===== SUPPLIED RECORDS

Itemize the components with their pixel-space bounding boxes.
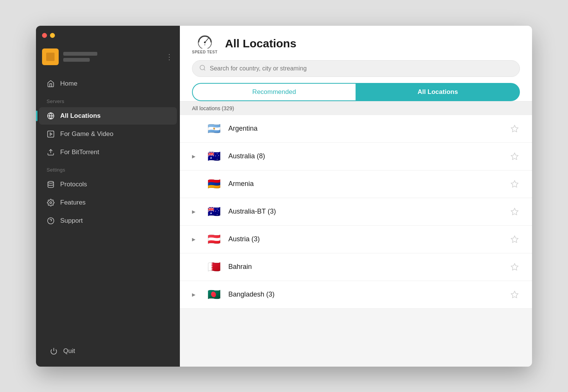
sidebar-item-support-label: Support bbox=[60, 217, 83, 225]
list-item[interactable]: ▶ 🇦🇺 Australia-BT (3) bbox=[180, 198, 532, 226]
svg-point-6 bbox=[50, 201, 52, 203]
avatar-inner bbox=[46, 53, 55, 61]
svg-marker-20 bbox=[511, 236, 518, 242]
tab-all-locations[interactable]: All Locations bbox=[356, 83, 520, 101]
list-wrapper: All locations (329) 🇦🇷 Argentina ▶ 🇦🇺 Au… bbox=[180, 102, 532, 367]
tabs-row: Recommended All Locations bbox=[192, 83, 520, 101]
expand-arrow[interactable]: ▶ bbox=[192, 292, 200, 297]
list-item[interactable]: ▶ 🇧🇩 Bangladesh (3) bbox=[180, 281, 532, 309]
app-window: ⋮ Home Servers All Locations bbox=[36, 26, 532, 367]
svg-marker-21 bbox=[511, 263, 518, 270]
search-bar bbox=[192, 60, 520, 77]
svg-marker-16 bbox=[511, 125, 518, 131]
favorite-button[interactable] bbox=[509, 289, 520, 300]
expand-arrow[interactable]: ▶ bbox=[192, 237, 200, 242]
svg-marker-19 bbox=[511, 208, 518, 214]
svg-point-7 bbox=[48, 217, 54, 224]
servers-section-label: Servers bbox=[36, 93, 180, 106]
favorite-button[interactable] bbox=[509, 206, 520, 217]
more-options-button[interactable]: ⋮ bbox=[165, 52, 174, 61]
favorite-button[interactable] bbox=[509, 234, 520, 245]
sidebar-item-features-label: Features bbox=[60, 199, 86, 206]
country-name: Australia (8) bbox=[228, 152, 503, 160]
close-button[interactable] bbox=[42, 33, 47, 38]
list-item[interactable]: 🇦🇷 Argentina bbox=[180, 115, 532, 143]
user-name-bar bbox=[63, 52, 97, 56]
country-flag: 🇦🇹 bbox=[206, 231, 222, 248]
sidebar-item-features[interactable]: Features bbox=[39, 194, 177, 211]
country-name: Bahrain bbox=[228, 263, 503, 271]
sidebar-item-bittorrent-label: For BitTorrent bbox=[60, 148, 99, 156]
sidebar-item-home[interactable]: Home bbox=[39, 75, 177, 92]
svg-point-14 bbox=[200, 65, 204, 70]
svg-line-15 bbox=[204, 69, 205, 70]
list-item[interactable]: ▶ 🇦🇹 Austria (3) bbox=[180, 226, 532, 253]
list-item[interactable]: 🇦🇲 Armenia bbox=[180, 170, 532, 198]
quit-label: Quit bbox=[63, 347, 75, 355]
home-icon bbox=[47, 80, 55, 88]
sidebar-item-game-video[interactable]: For Game & Video bbox=[39, 125, 177, 143]
sidebar-item-home-label: Home bbox=[60, 80, 77, 87]
svg-point-5 bbox=[48, 181, 54, 183]
speed-test-button[interactable]: ● SPEED TEST bbox=[192, 33, 217, 54]
sidebar-bottom: Quit bbox=[36, 336, 180, 367]
minimize-button[interactable] bbox=[50, 33, 55, 38]
favorite-button[interactable] bbox=[509, 262, 520, 272]
country-flag: 🇦🇺 bbox=[206, 203, 222, 220]
country-name: Austria (3) bbox=[228, 235, 503, 243]
search-input[interactable] bbox=[210, 65, 513, 72]
country-name: Argentina bbox=[228, 125, 503, 133]
svg-text:●: ● bbox=[204, 44, 205, 46]
sidebar-item-bittorrent[interactable]: For BitTorrent bbox=[39, 144, 177, 161]
title-bar bbox=[36, 26, 180, 45]
tab-recommended[interactable]: Recommended bbox=[192, 83, 356, 101]
avatar bbox=[42, 48, 59, 65]
country-flag: 🇧🇭 bbox=[206, 259, 222, 275]
country-name: Australia-BT (3) bbox=[228, 208, 503, 216]
main-header: ● SPEED TEST All Locations Recommended A… bbox=[180, 26, 532, 102]
expand-arrow[interactable]: ▶ bbox=[192, 209, 200, 214]
sidebar-item-game-video-label: For Game & Video bbox=[60, 130, 113, 138]
svg-point-12 bbox=[204, 41, 206, 43]
sidebar-item-protocols-label: Protocols bbox=[60, 181, 87, 188]
speed-test-label: SPEED TEST bbox=[192, 50, 217, 54]
country-flag: 🇧🇩 bbox=[206, 286, 222, 303]
user-info bbox=[63, 52, 97, 62]
country-flag: 🇦🇷 bbox=[206, 120, 222, 137]
favorite-button[interactable] bbox=[509, 179, 520, 189]
page-title: All Locations bbox=[225, 37, 296, 50]
globe-icon bbox=[47, 112, 55, 120]
locations-list: All locations (329) 🇦🇷 Argentina ▶ 🇦🇺 Au… bbox=[180, 102, 532, 309]
svg-marker-18 bbox=[511, 180, 518, 187]
sidebar-item-all-locations-label: All Locations bbox=[60, 112, 101, 120]
svg-marker-17 bbox=[511, 153, 518, 159]
favorite-button[interactable] bbox=[509, 123, 520, 134]
settings-icon bbox=[47, 198, 55, 207]
list-item[interactable]: 🇧🇭 Bahrain bbox=[180, 253, 532, 281]
user-area: ⋮ bbox=[36, 45, 180, 71]
country-flag: 🇦🇲 bbox=[206, 176, 222, 192]
svg-marker-3 bbox=[50, 133, 52, 135]
country-flag: 🇦🇺 bbox=[206, 148, 222, 165]
expand-arrow[interactable]: ▶ bbox=[192, 154, 200, 159]
search-icon bbox=[199, 64, 206, 73]
upload-icon bbox=[47, 148, 55, 156]
header-top: ● SPEED TEST All Locations bbox=[192, 33, 520, 54]
country-name: Armenia bbox=[228, 180, 503, 188]
sidebar-item-support[interactable]: Support bbox=[39, 212, 177, 230]
svg-marker-22 bbox=[511, 291, 518, 297]
settings-section-label: Settings bbox=[36, 162, 180, 175]
list-item[interactable]: ▶ 🇦🇺 Australia (8) bbox=[180, 143, 532, 170]
sidebar-item-protocols[interactable]: Protocols bbox=[39, 176, 177, 193]
main-content: ● SPEED TEST All Locations Recommended A… bbox=[180, 26, 532, 367]
layers-icon bbox=[47, 180, 55, 189]
play-icon bbox=[47, 130, 55, 138]
quit-button[interactable]: Quit bbox=[42, 342, 174, 360]
sidebar-item-all-locations[interactable]: All Locations bbox=[39, 107, 177, 125]
sidebar-nav: Home Servers All Locations For Game & Vi… bbox=[36, 71, 180, 336]
favorite-button[interactable] bbox=[509, 151, 520, 162]
svg-rect-2 bbox=[48, 131, 54, 137]
country-name: Bangladesh (3) bbox=[228, 290, 503, 298]
locations-section-header: All locations (329) bbox=[180, 102, 532, 115]
sidebar: ⋮ Home Servers All Locations bbox=[36, 26, 180, 367]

==========

## EXERCISE
Your copy of the data above should match it exactly, apart from the images.

## EXPECTED ANSWER
Itemize the components with their pixel-space bounding boxes.
sidebar-item-support-label: Support bbox=[60, 217, 83, 225]
list-item[interactable]: ▶ 🇦🇺 Australia-BT (3) bbox=[180, 198, 532, 226]
svg-point-6 bbox=[50, 201, 52, 203]
avatar-inner bbox=[46, 53, 55, 61]
svg-marker-20 bbox=[511, 236, 518, 242]
tab-all-locations[interactable]: All Locations bbox=[356, 83, 520, 101]
list-wrapper: All locations (329) 🇦🇷 Argentina ▶ 🇦🇺 Au… bbox=[180, 102, 532, 367]
tabs-row: Recommended All Locations bbox=[192, 83, 520, 101]
expand-arrow[interactable]: ▶ bbox=[192, 292, 200, 297]
list-item[interactable]: ▶ 🇧🇩 Bangladesh (3) bbox=[180, 281, 532, 309]
app-window: ⋮ Home Servers All Locations bbox=[36, 26, 532, 367]
svg-marker-21 bbox=[511, 263, 518, 270]
search-bar bbox=[192, 60, 520, 77]
svg-marker-16 bbox=[511, 125, 518, 131]
favorite-button[interactable] bbox=[509, 289, 520, 300]
expand-arrow[interactable]: ▶ bbox=[192, 237, 200, 242]
svg-marker-19 bbox=[511, 208, 518, 214]
svg-point-7 bbox=[48, 217, 54, 224]
servers-section-label: Servers bbox=[36, 93, 180, 106]
favorite-button[interactable] bbox=[509, 206, 520, 217]
more-options-button[interactable]: ⋮ bbox=[165, 52, 174, 61]
favorite-button[interactable] bbox=[509, 234, 520, 245]
sidebar-item-features-label: Features bbox=[60, 199, 86, 206]
country-name: Australia (8) bbox=[228, 152, 503, 160]
close-button[interactable] bbox=[42, 33, 47, 38]
list-item[interactable]: 🇦🇷 Argentina bbox=[180, 115, 532, 143]
user-name-bar bbox=[63, 52, 97, 56]
country-flag: 🇦🇹 bbox=[206, 231, 222, 248]
sidebar-item-features[interactable]: Features bbox=[39, 194, 177, 211]
country-name: Bahrain bbox=[228, 263, 503, 271]
sidebar-item-bittorrent-label: For BitTorrent bbox=[60, 148, 99, 156]
sidebar-item-home[interactable]: Home bbox=[39, 75, 177, 92]
svg-point-14 bbox=[200, 65, 204, 70]
svg-line-15 bbox=[204, 69, 205, 70]
list-item[interactable]: ▶ 🇦🇹 Austria (3) bbox=[180, 226, 532, 253]
list-item[interactable]: 🇦🇲 Armenia bbox=[180, 170, 532, 198]
quit-label: Quit bbox=[63, 347, 75, 355]
home-icon bbox=[47, 80, 55, 88]
sidebar-item-game-video[interactable]: For Game & Video bbox=[39, 125, 177, 143]
sidebar-item-home-label: Home bbox=[60, 80, 77, 87]
svg-point-5 bbox=[48, 181, 54, 183]
speed-test-button[interactable]: ● SPEED TEST bbox=[192, 33, 217, 54]
sidebar-bottom: Quit bbox=[36, 336, 180, 367]
minimize-button[interactable] bbox=[50, 33, 55, 38]
favorite-button[interactable] bbox=[509, 262, 520, 272]
country-flag: 🇦🇺 bbox=[206, 203, 222, 220]
country-name: Austria (3) bbox=[228, 235, 503, 243]
search-input[interactable] bbox=[210, 65, 513, 72]
country-name: Argentina bbox=[228, 125, 503, 133]
svg-text:●: ● bbox=[204, 44, 205, 46]
sidebar-item-bittorrent[interactable]: For BitTorrent bbox=[39, 144, 177, 161]
title-bar bbox=[36, 26, 180, 45]
tab-recommended[interactable]: Recommended bbox=[192, 83, 356, 101]
avatar bbox=[42, 48, 59, 65]
country-flag: 🇧🇭 bbox=[206, 259, 222, 275]
country-name: Australia-BT (3) bbox=[228, 208, 503, 216]
main-header: ● SPEED TEST All Locations Recommended A… bbox=[180, 26, 532, 102]
expand-arrow[interactable]: ▶ bbox=[192, 209, 200, 214]
sidebar-item-game-video-label: For Game & Video bbox=[60, 130, 113, 138]
svg-point-12 bbox=[204, 41, 206, 43]
sidebar-item-protocols-label: Protocols bbox=[60, 181, 87, 188]
speed-test-label: SPEED TEST bbox=[192, 50, 217, 54]
country-flag: 🇧🇩 bbox=[206, 286, 222, 303]
user-info bbox=[63, 52, 97, 62]
country-flag: 🇦🇷 bbox=[206, 120, 222, 137]
favorite-button[interactable] bbox=[509, 179, 520, 189]
page-title: All Locations bbox=[225, 37, 296, 50]
globe-icon bbox=[47, 112, 55, 120]
locations-list: All locations (329) 🇦🇷 Argentina ▶ 🇦🇺 Au… bbox=[180, 102, 532, 309]
svg-marker-18 bbox=[511, 180, 518, 187]
sidebar-item-all-locations-label: All Locations bbox=[60, 112, 101, 120]
svg-marker-17 bbox=[511, 153, 518, 159]
favorite-button[interactable] bbox=[509, 123, 520, 134]
settings-icon bbox=[47, 198, 55, 207]
list-item[interactable]: 🇧🇭 Bahrain bbox=[180, 253, 532, 281]
user-area: ⋮ bbox=[36, 45, 180, 71]
country-flag: 🇦🇲 bbox=[206, 176, 222, 192]
svg-marker-3 bbox=[50, 133, 52, 135]
country-flag: 🇦🇺 bbox=[206, 148, 222, 165]
expand-arrow[interactable]: ▶ bbox=[192, 154, 200, 159]
search-icon bbox=[199, 64, 206, 73]
upload-icon bbox=[47, 148, 55, 156]
header-top: ● SPEED TEST All Locations bbox=[192, 33, 520, 54]
country-name: Armenia bbox=[228, 180, 503, 188]
sidebar-item-support[interactable]: Support bbox=[39, 212, 177, 230]
svg-marker-22 bbox=[511, 291, 518, 297]
settings-section-label: Settings bbox=[36, 162, 180, 175]
list-item[interactable]: ▶ 🇦🇺 Australia (8) bbox=[180, 143, 532, 170]
sidebar-item-protocols[interactable]: Protocols bbox=[39, 176, 177, 193]
main-content: ● SPEED TEST All Locations Recommended A… bbox=[180, 26, 532, 367]
layers-icon bbox=[47, 180, 55, 189]
play-icon bbox=[47, 130, 55, 138]
quit-button[interactable]: Quit bbox=[42, 342, 174, 360]
sidebar-item-all-locations[interactable]: All Locations bbox=[39, 107, 177, 125]
sidebar-nav: Home Servers All Locations For Game & Vi… bbox=[36, 71, 180, 336]
favorite-button[interactable] bbox=[509, 151, 520, 162]
svg-rect-2 bbox=[48, 131, 54, 137]
country-name: Bangladesh (3) bbox=[228, 290, 503, 298]
locations-section-header: All locations (329) bbox=[180, 102, 532, 115]
sidebar: ⋮ Home Servers All Locations bbox=[36, 26, 180, 367]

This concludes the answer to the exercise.